By Edited Mar 13, 2014 1 1

Growing flowering vines in your garden

Clematis Montana

When the bluebirds come back and the maple syrup starts to run, with bright sunny days, you'll want to get outside for a while and take care of spring garden chores, the perennials, especially.

There are over 300 varieties of the perennial vine clematis, almost in every shade of the rainbow. They fall into three categories or groups: to prune or not to prune, or to prune a little, most need pruning and all need care, but very little and will prove faithful year after year.

If your clematis is to be pruned, you should do this between February and April. To make sure which group yours is in, use the resource buttons below to find your individual variety to determine which group for proper pruning care. This is how to prune and care for clematis in the spring. You will also learn a little about the 'personality' of the clematis vine.

* Pruning shears
* Leaf bags
* Lime

Group 1:

Clematis vines that grow on old growth from last summer's growth, this means they flower in the summer, and you should only prune them after they have bloomed. You can of course, take off any dead or broken stems.

Group 2:

These varieties need to be pruned in early spring to promote growth in their summer flowering season on the previous season's stems. Cut the stems to about 12" after the first year of planting or just above any new shoots of leaves. Remove any dead and weak stems. The second year and thereafter, trim to 3-5 feet.

Group 3:

These varieties bloom on new season's growth and should be pruned very lightly just above the buds.

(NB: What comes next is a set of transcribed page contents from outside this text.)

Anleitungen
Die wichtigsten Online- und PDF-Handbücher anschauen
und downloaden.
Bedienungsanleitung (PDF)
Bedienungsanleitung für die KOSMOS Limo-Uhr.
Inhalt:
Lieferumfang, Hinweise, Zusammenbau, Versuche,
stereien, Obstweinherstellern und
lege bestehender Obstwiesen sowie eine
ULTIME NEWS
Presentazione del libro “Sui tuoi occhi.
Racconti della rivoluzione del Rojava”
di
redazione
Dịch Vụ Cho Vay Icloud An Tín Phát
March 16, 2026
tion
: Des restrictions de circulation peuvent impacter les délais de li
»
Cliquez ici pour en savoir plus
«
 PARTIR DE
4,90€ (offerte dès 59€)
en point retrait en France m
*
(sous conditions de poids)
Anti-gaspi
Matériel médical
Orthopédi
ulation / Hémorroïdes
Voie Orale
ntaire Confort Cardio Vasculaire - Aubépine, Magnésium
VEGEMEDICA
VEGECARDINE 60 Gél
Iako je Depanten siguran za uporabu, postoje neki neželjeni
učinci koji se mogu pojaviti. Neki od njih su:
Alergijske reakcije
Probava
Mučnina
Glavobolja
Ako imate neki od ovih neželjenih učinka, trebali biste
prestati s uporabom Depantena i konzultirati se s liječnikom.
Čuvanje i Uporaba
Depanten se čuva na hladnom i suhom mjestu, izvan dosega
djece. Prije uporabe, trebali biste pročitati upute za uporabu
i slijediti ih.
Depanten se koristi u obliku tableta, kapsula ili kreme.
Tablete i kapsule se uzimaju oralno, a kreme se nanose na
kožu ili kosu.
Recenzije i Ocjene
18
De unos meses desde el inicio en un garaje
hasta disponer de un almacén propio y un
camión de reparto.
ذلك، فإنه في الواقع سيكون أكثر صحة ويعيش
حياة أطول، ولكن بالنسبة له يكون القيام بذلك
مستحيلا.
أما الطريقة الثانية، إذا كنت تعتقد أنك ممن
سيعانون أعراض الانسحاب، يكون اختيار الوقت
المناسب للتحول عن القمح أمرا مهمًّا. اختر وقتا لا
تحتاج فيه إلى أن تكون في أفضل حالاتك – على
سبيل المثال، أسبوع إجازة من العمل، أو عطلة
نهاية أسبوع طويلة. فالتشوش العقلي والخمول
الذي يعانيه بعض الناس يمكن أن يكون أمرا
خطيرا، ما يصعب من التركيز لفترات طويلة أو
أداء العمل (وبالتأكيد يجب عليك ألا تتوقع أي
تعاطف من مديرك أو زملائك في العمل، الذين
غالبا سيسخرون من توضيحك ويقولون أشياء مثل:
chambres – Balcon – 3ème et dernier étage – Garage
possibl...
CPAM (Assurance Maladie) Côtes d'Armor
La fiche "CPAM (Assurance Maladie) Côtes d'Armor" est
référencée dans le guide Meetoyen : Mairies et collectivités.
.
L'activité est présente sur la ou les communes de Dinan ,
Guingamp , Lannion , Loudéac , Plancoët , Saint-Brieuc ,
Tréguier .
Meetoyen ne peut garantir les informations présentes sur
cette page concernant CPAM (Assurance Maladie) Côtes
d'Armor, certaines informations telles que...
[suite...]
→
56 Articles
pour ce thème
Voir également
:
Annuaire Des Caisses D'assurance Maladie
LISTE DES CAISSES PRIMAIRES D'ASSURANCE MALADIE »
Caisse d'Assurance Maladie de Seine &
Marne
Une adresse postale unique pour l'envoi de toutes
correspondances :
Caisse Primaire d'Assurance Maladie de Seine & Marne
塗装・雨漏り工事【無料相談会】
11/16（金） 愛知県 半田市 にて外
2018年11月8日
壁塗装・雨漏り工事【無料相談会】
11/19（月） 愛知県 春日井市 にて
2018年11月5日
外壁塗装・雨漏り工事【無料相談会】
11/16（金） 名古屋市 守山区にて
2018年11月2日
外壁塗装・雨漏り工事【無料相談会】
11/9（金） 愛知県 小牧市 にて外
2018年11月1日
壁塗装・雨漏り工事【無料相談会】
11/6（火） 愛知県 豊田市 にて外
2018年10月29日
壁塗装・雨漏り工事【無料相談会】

If you have a large vining Clematis Montana, which blooms in the early spring and is pale pink or white and it has grown up a tree 50 feet in the air, then you obviously are not going to trim it very much. The writer has one such as this, which has covered the entire umbrella of a Sophora Tree, is never pruned and blooms faithfully perennially. Clematis Montana image above.

Soil and planting:

Clematis like rich humus soil, which is kept watered, but not soaked. They also like to have their faces in the sun and their feet in the shade. This means clematis like their roots cool and out of the hot sun. Use a broken clay pot to make a little umbrella for their roots. Mulching might cause the clematis to "dampen" and look as if sad with droopy stems. This is called "wilt" and is caused by a fungus. You'll want to remove the wilting stem and sterilize your shears with bleach. Then apply a little dry fungicide as directed to the soil. Give clematis vines something to climb on: lattice, rose bush, a wall or a tree, as previously stated.

Clematis color choice:

When planting a clematis to grow up a rose bush, choose another color which complements the planting. If the rose is red, then choose a pink, white, or blue clematis variety. Clematis colors will never fail to please you.


You can mulch the clematis and add a little slow release fertilizer in the spring. If you've tested your soil, you might need a little lime added.
This writer always adds about three tablespoons of lime in the spring to promote clematis growth.



Apr 24, 2010 8:47pm
Very detailed and helpful information on how to prune and take care of clematis vines in the spring!